The Poetic Giant

The gangrel giant sat perched on the side of the mountain. He had short brown hair which appeared in tufts framing his black brooding eyes. He had a massive jaw that jutted out when he was thinking. He was young for his kind and slightly smaller than his forebearers. He was still a formidable creature standing nearly 100 feet tall. From his position, he blotted out the sun causing the towns below to be cast in shadows. He lived in solitude because he believed that the pen is mightier than the sword. He had a poetic heart with no desire to reign terror on the tiny humans who he envied. His avocation was writing long strings of poetry on the side of the mountain using chunks of graphite stone. He showed fortitude despite the peer pressure he faced to engage in the activities of his people.
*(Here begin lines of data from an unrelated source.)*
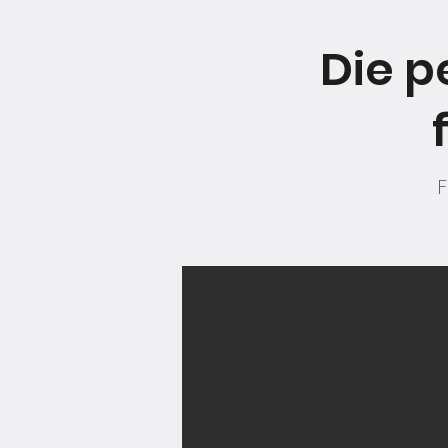
Die p
F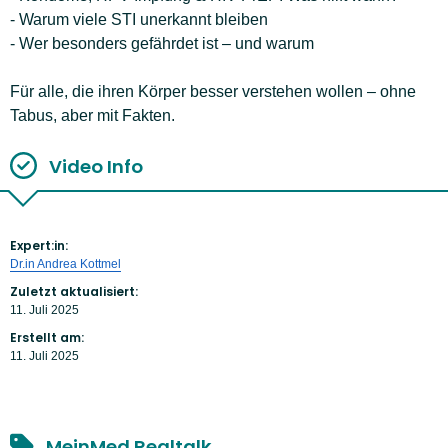
- Warum viele STI unerkannt bleiben
- Wer besonders gefährdet ist – und warum
Für alle, die ihren Körper besser verstehen wollen – ohne
Tabus, aber mit Fakten.
Video Info
Expert:in:
Dr.in Andrea Kottmel
Zuletzt aktualisiert:
11. Juli 2025
Erstellt am:
11. Juli 2025
MeinMed Realtalk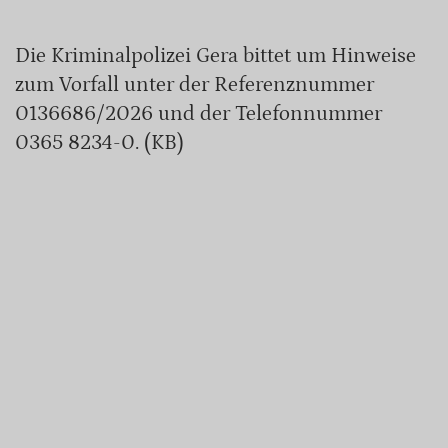
Die Kriminalpolizei Gera bittet um Hinweise
zum Vorfall unter der Referenznummer
0136686/2026 und der Telefonnummer
0365 8234-0. (KB)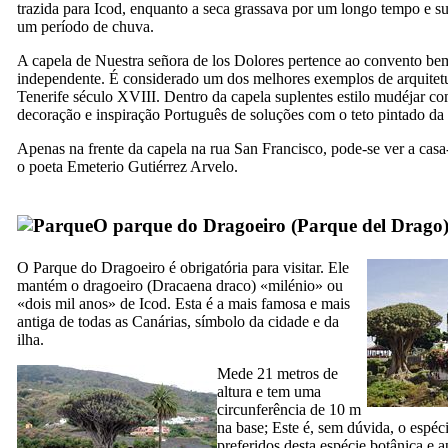
trazida para
Icod
, enquanto a seca grassava por um longo tempo e su
um período de chuva.
A capela de
Nuestra señora de los Dolores
pertence ao convento be
independente. É considerado um dos melhores exemplos de arquitetu
Tenerife século
XVIII
. Dentro da capela suplentes estilo mudéjar c
decoração e inspiração Português de soluções com o teto pintado da r
Apenas na frente da capela na rua
San Francisco
, pode-se ver a cas
o poeta
Emeterio Gutiérrez Arvelo
.
O parque do Dragoeiro (
Parque del Drago
O Parque do Dragoeiro é obrigatória para visitar. Ele
mantém o dragoeiro (
Dracaena draco
) «milénio» ou
«dois mil anos» de
Icod
. Esta é a mais famosa e mais
antiga de todas as Canárias, símbolo da cidade e da
ilha.
Mede 21 metros de
altura e tem uma
circunferência de 10 m
na base; Este é, sem dúvida, o espé
preferidos desta espécie botânica e 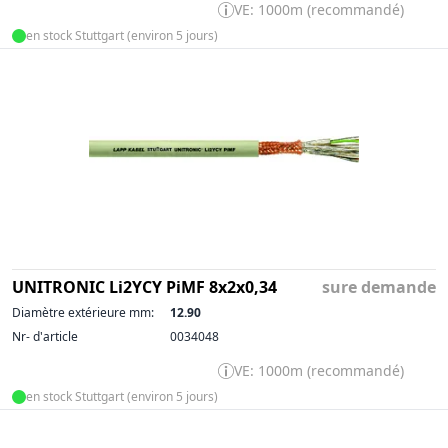
VE: 1000m (recommandé)
en stock Stuttgart (environ 5 jours)
UNITRONIC Li2YCY PiMF 8x2x0,34
sure demande
Diamètre extérieure mm:
12.90
Nr- d'article
0034048
VE: 1000m (recommandé)
en stock Stuttgart (environ 5 jours)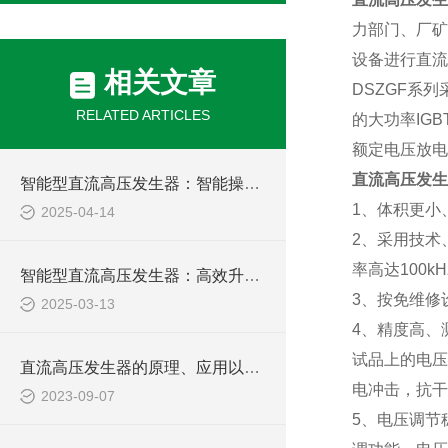
力部门、厂矿
设备进行直流
相关文章
DSZGF
系列
RELATED ARTICLES
的大功率
IGB
额定电压放电
直流高压发生
智能型直流高压发生器：智能操控，轻松驾驭高压测试难题
1
、体积更小
2025-04-14
2
、采用技术
率高达
100kH
智能型直流高压发生器：高效升压，稳定输出，为您的高压测试提供坚实保障
3
、按免维修
2025-03-13
4
、精度高、
试品上的电压
直流高压发生器的原理、应用以及在电力工程中的重要性
电冲击，抗干
2023-09-07
5
、电压调节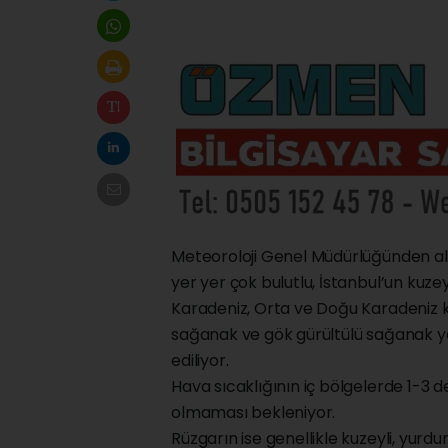
Meteoroloji Genel Müdürlüğünden alı
yer yer çok bulutlu, İstanbul’un kuze
Karadeniz, Orta ve Doğu Karadeniz k
sağanak ve gök gürültülü sağanak yağ
ediliyor.
Hava sıcaklığının iç bölgelerde 1-3 d
olmaması bekleniyor.
Rüzgarın ise genellikle kuzeyli, yurd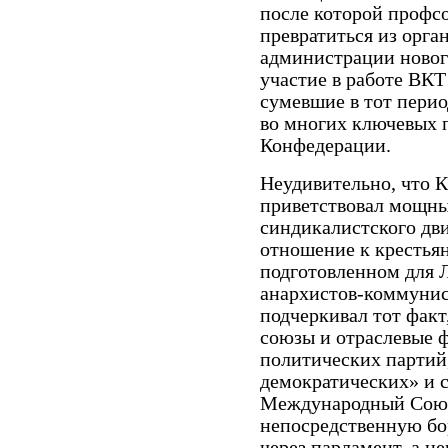
после которой профс
превратиться из орга
администрации новог
участие в работе ВК
сумевшие в тот перио
во многих ключевых 
Конфедерации.
Неудивительно, что 
приветствовал мощн
синдикалистского дв
отношение к крестья
подготовленном для 
анархистов-коммунист
подчеркивал тот факт
союзы и отраслевые 
политических партий,
демократических» и 
Международный Союз
непосредственную бор
через парламент, а н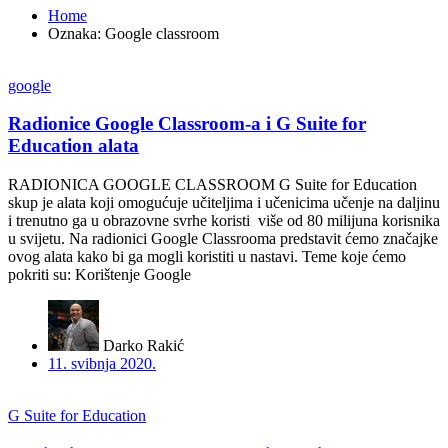
Home
Oznaka:
Google classroom
google
Radionice Google Classroom-a i G Suite for
Education alata
RADIONICA GOOGLE CLASSROOM G Suite for Education
skup je alata koji omogućuje učiteljima i učenicima učenje na daljinu
i trenutno ga u obrazovne svrhe koristi više od 80 milijuna korisnika
u svijetu. Na radionici Google Classrooma predstavit ćemo značajke
ovog alata kako bi ga mogli koristiti u nastavi. Teme koje ćemo
pokriti su: Korištenje Google
Darko Rakić
11. svibnja 2020.
G Suite for Education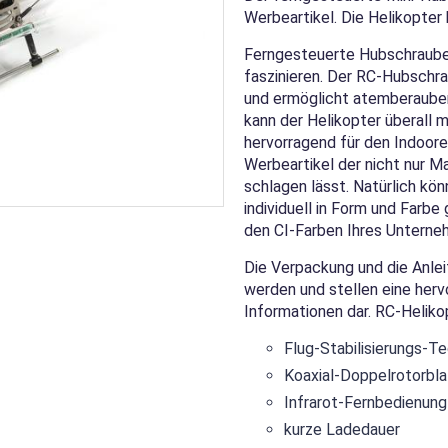
Werbeartikel. Die Helikopter
Ferngesteuerte Hubschrauber 
faszinieren. Der RC-Hubschra
und ermöglicht atemberauben
kann der Helikopter überall
hervorragend für den Indoore
Werbeartikel der nicht nur 
schlagen lässt. Natürlich kö
individuell in Form und Farbe
den CI-Farben Ihres Unterne
Die Verpackung und die Anlei
werden und stellen eine herv
Informationen dar. RC-Helikop
Flug-Stabilisierungs-T
Koaxial-Doppelrotorbl
Infrarot-Fernbedienung
kurze Ladedauer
He was different than them, he could write eloquent Haikus and Sonnets. He could even quote Shakespear. “I am one who loved not wisely but too well,” he’d rebut at his friends when they made their appeals. Who were they to judge him? The best they could devise was, “fe-fi-fo-fum” he thought smugly.

 

Words of the day:

Fortitude: Strength of mind
Avocation: something a person does in addition to a principal occupation. Hobby.
Formidable: Inspiring fear or respect through being impressively powerful, large, or capable
Gangrel: a vagrant or a drifter. A tall, thin, long-limbed person.

Saying of the day:

The pen is mightier than the sword: This proverb suggests that written material like books or poetry has more influence than fighting or war. We may also understand from it that ideas (as often set down in writing) are more effective than violence.